# Ask Me Anything: Part I

Filed Under statistics

It’s that time of year, near the end of the semester, when I ask students to write down any questions they may have about material covered in the course. This semester I am teaching Advanced Quantitative Data Analysis. I thought other people might be interested in the answers to the questions students asked as well.

Is it possible to have a Mean Square of 0 ?

Yes, it is possible but if your model mean square is exactly zero then it is extremely likely that something is wrong with your model, in addition to the obvious problem that your mean square is zero. Normally, even if you select a random number as a predictor or dependent variable, you’ll get some very small model mean square value, it won’t be EXACTLY zero. One instance in which you will get  a zero model mean square is when your dependent variable is a constant.

Another case in which you will get a zero for model mean square is if you are using SAS Enterprise Guide, your dependent variable is standardized, with a mean of zero, and you forget to specify effects for your model. If you fail to specify effects, SAS EG includes the intercept in the model.
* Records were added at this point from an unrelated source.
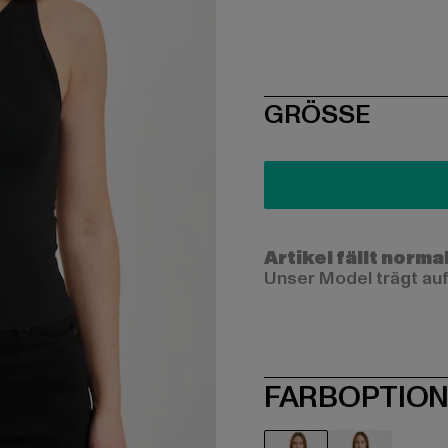
SIZE
GRÖSSE
Artikel fällt norma
Unser Model trägt auf
FARBOPTIO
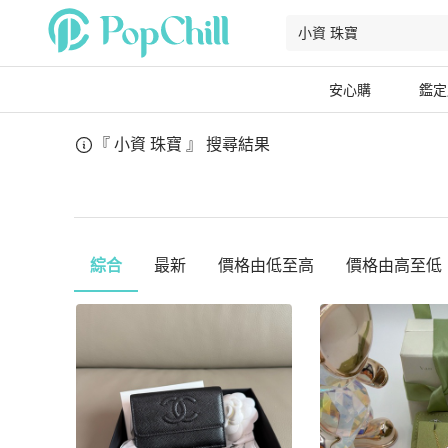
安心購
鑑定
『 小資 珠寶 』
搜尋結果
綜合
最新
價格由低至高
價格由高至低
However, if your intercept truly is zero you will get a model mean square of zero. I’d say if your model mean square is exactly zero something fishy is up.

Is there a limit to the number of variables to be used for a multiple regression?
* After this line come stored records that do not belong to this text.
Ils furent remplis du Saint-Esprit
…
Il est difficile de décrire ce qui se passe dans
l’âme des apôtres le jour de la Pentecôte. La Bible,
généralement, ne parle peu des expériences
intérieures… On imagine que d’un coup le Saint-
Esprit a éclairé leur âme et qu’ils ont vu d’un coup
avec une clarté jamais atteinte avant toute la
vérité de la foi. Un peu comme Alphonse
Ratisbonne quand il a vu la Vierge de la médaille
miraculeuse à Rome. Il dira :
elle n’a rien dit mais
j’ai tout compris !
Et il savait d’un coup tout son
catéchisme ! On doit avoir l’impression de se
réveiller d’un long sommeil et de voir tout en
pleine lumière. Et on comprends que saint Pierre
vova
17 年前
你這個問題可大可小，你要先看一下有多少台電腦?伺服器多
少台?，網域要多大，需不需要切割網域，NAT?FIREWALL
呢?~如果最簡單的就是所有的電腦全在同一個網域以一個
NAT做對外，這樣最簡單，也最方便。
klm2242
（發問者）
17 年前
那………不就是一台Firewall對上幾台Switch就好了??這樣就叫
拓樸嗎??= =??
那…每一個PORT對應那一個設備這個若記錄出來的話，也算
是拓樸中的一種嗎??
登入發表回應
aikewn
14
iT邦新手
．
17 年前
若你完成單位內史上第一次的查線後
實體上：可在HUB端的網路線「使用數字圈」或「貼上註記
If your question is whether there is an absolute number, like no more than 42, the answer is,

“No, there is no set maximum number of variables that can be used for a multiple regression.”
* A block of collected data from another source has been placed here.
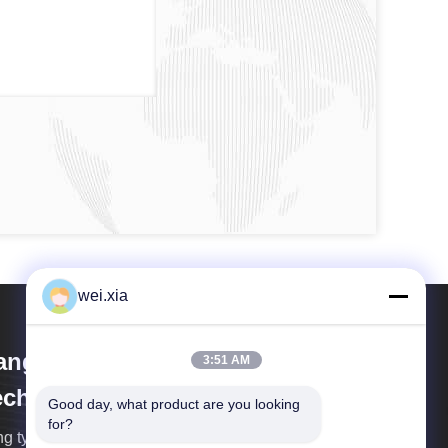
wei.xia
iangsu Olymspan Equipment
3:51 AM
chnology Co.,Ltd
Good day, what product are you looking 
for?
g ty chuyên về R D, thiết kế, sản xuất và dịch vụ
Obviously, you need to have at least two predictor variables or it is not a multiple regression. You cannot have more predictors than there are observations because then you cannot find a unique solution. If you have 30 subjects you can’t have 42 independent variables. On the other hand, if you have 3,000,000 subjects, 42 independent variables would work mathematically. It might be a difficult analysis to interpret, though and you might run into problems of multicollinearity.

When doing a 2-way ANOVAs with SAS Enterprise Guide, does it matter if I drag dependent variable under classification variables?

You drag INDEPENDENT variables under classification variable.  You would never put your dependent variable there.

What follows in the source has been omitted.